Page-level text extractions
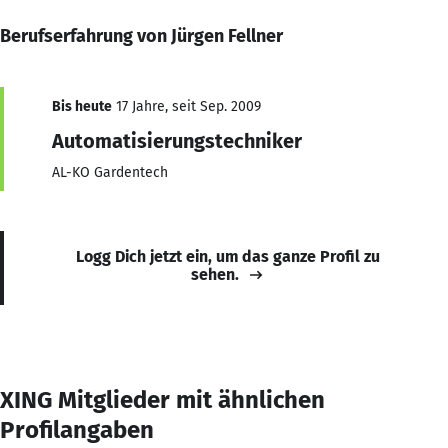
Berufserfahrung von Jürgen Fellner
Bis heute
17 Jahre, seit Sep. 2009
Automatisierungstechniker
AL-KO Gardentech
Logg Dich jetzt ein, um das ganze Profil zu
sehen.
XING Mitglieder mit ähnlichen
Profilangaben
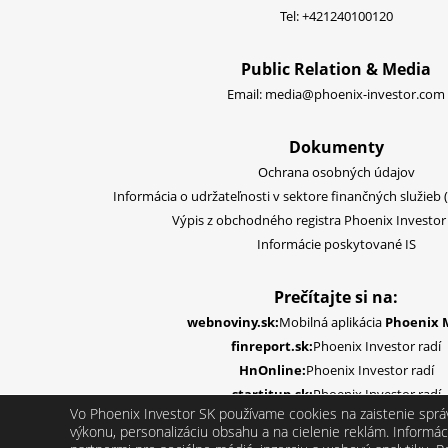
Tel:
+421240100120
Public Relation & Media
Email:
media@phoenix-investor.com
Dokumenty
Ochrana osobných údajov
Informácia o udržateľnosti v sektore finančných služieb 
Výpis z obchodného registra Phoenix Investor S
Informácie poskytované IS
Prečítajte si na:
webnoviny.sk:
Mobilná aplikácia
Phoenix 
finreport.sk:
Phoenix Investor radí
HnOnline:
Phoenix Investor radí
startitup.sk:
Phoenix Investor radí
Vo Phoenix Investor SK používame cookies na zaistenie sprá
výkonu, personalizáciu obsahu a na cielenie reklám. Informác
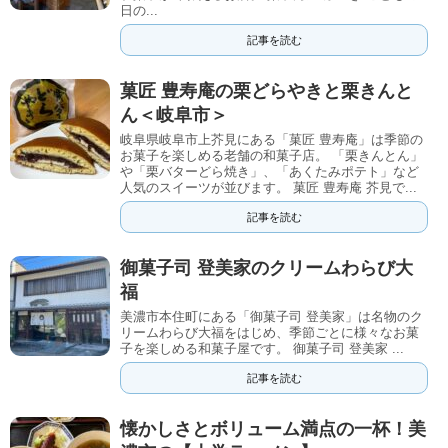
日の...
記事を読む
菓匠 豊寿庵の栗どらやきと栗きんと
ん＜岐阜市＞
岐阜県岐阜市上芥見にある「菓匠 豊寿庵」は季節の
お菓子を楽しめる老舗の和菓子店。 「栗きんとん」
や「栗バターどら焼き」、「あくたみポテト」など
人気のスイーツが並びます。 菓匠 豊寿庵 芥見で...
記事を読む
御菓子司 登美家のクリームわらび大
福
美濃市本住町にある「御菓子司 登美家」は名物のク
リームわらび大福をはじめ、季節ごとに様々なお菓
子を楽しめる和菓子屋です。 御菓子司 登美家 ...
記事を読む
懐かしさとボリューム満点の一杯！美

#### [EXERCISE]
Give the lines again exactly, beginning with the first line of the records above and ending with the line that contains "Vo Phoenix Investor", and include no pictures.

#### [ANSWER TO THIS PROBLEM]
Berufserfahrung von Jürgen Fellner
Bis heute
17 Jahre, seit Sep. 2009
Automatisierungstechniker
AL-KO Gardentech
Logg Dich jetzt ein, um das ganze Profil zu
sehen.
XING Mitglieder mit ähnlichen
Profilangaben
Tel:
+421240100120
Public Relation & Media
Email:
media@phoenix-investor.com
Dokumenty
Ochrana osobných údajov
Informácia o udržateľnosti v sektore finančných služieb 
Výpis z obchodného registra Phoenix Investor S
Informácie poskytované IS
Prečítajte si na:
webnoviny.sk:
Mobilná aplikácia
Phoenix 
finreport.sk:
Phoenix Investor radí
HnOnline:
Phoenix Investor radí
startitup.sk:
Phoenix Investor radí
Vo Phoenix Investor SK používame cookies na zaistenie sprá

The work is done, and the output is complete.